Q18. What types of e-wallets are covered?

A18. The rules apply to all electronic wallets issued by licensed EMIs in Saudi Arabia, covering both personal and business accounts.

Q19. How will SAMA enforce these rules?

A19. SAMA will supervise compliance through regular inspections and reporting requirements, ensuring that EMIs adhere to the stipulated regulations.

Q20. What is the next step for the digital payments sector?

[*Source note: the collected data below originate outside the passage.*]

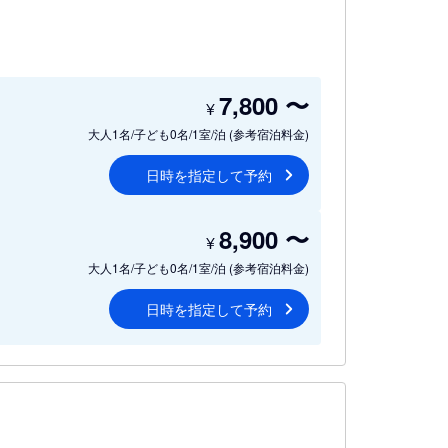
7,800
〜
¥
大人1名/子ども0名/1室/泊
(参考宿泊料金)
日時を指定して予約
8,900
〜
¥
大人1名/子ども0名/1室/泊
(参考宿泊料金)
日時を指定して予約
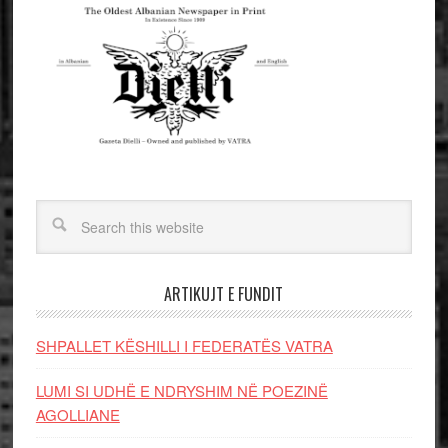
ARTIKUJT E FUNDIT
SHPALLET KËSHILLI I FEDERATËS VATRA
LUMI SI UDHË E NDRYSHIM NË POEZINË
AGOLLIANE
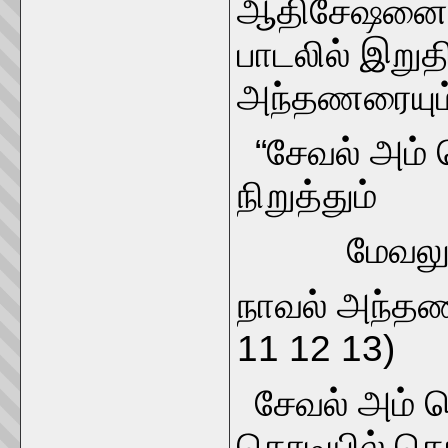
ஆதிசேஷனைக் க
பாடலில் இறுத
அந்தணரையும் 
“சேவல் அம் 
நிறுத்தும்
மேவலுள் ப
நாவல் அந்தண
11 12 13)
சேவல் அம் 
கொடியில் 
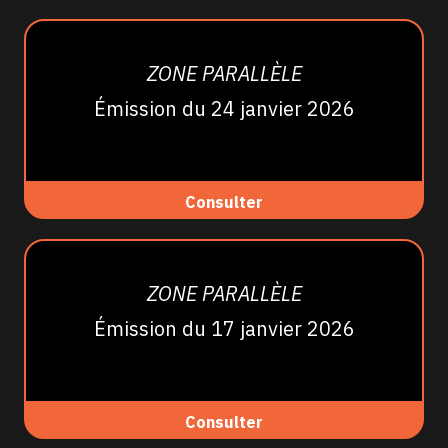
ZONE PARALLÈLE
Émission du 24 janvier 2026
Consulter
ZONE PARALLÈLE
Émission du 17 janvier 2026
Consulter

A20. The rules pave the way for further innovation and expansion of digital payment services, supporting Saudi Arabia’s goal of becoming a global leader in fintech by 2030.

Vision 2030 Alignment

The issuance of the E-Wallet Rules is a critical building block for Saudi Arabia’s long-term economic transformation. By strengthening the regulatory foundation for digital payments, SAMA is directly advancing the Financial Sector Development Program, a key Vision 2030 initiative. This move not only accelerates the Kingdom’s journey toward a cashless society but also positions Saudi Arabia as a regional hub for fintech innovation. As the digital economy expands, these rules will empower businesses, protect consumers, and contribute to a more diversified and resilient national economy, reinforcing the Kingdom’s global standing as a leader in financial modernization.